What is required: Find the string "click" in the listing and report every line that has it.

Provided records:
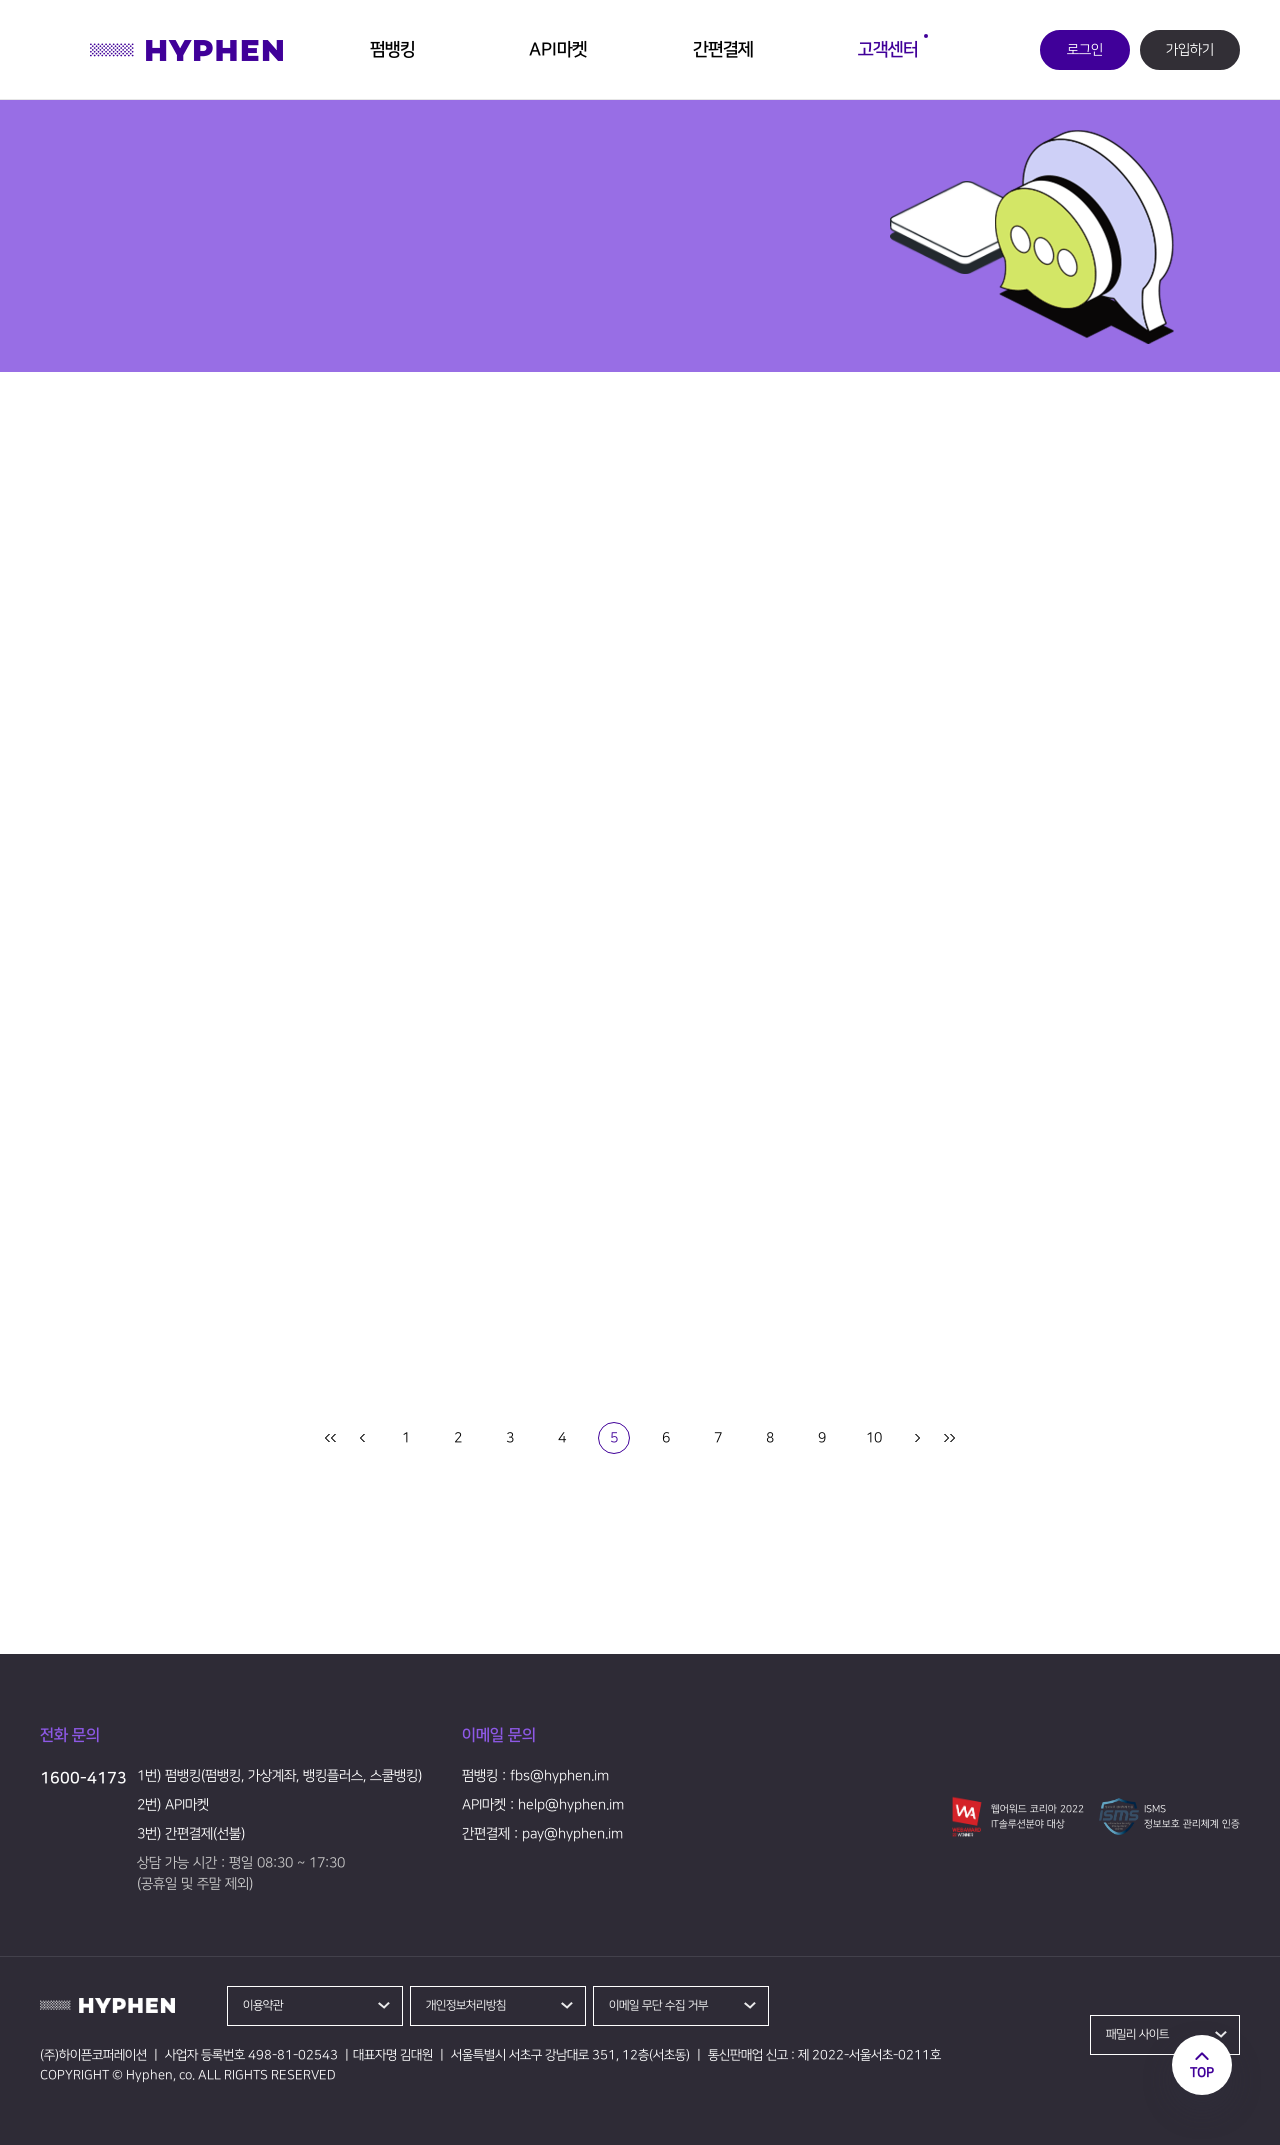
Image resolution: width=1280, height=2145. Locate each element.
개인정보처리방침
...
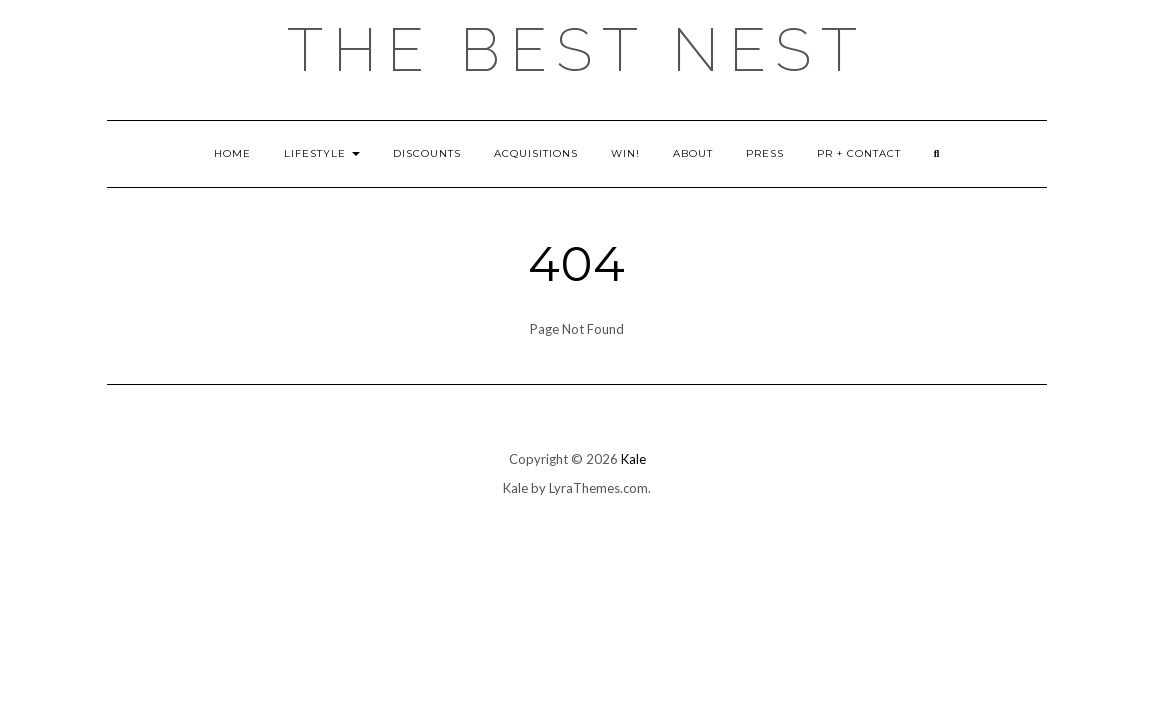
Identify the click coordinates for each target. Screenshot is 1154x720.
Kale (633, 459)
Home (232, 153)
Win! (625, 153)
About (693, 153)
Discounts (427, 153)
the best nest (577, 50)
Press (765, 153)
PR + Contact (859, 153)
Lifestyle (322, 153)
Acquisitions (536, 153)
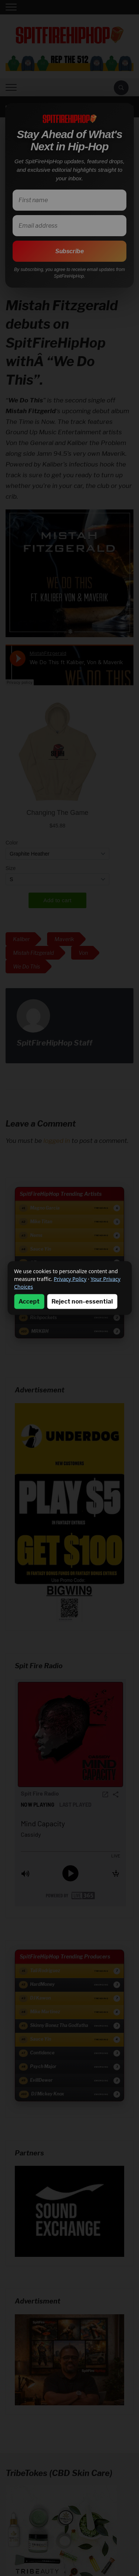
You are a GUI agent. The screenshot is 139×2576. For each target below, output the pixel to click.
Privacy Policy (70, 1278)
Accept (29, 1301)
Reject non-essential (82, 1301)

Output for this exercise:
Identify the click coordinates for each target. Screenshot is 1154x720.
You are a GUI agent. The screenshot is 139×2576. For each target below, output the pixel to click.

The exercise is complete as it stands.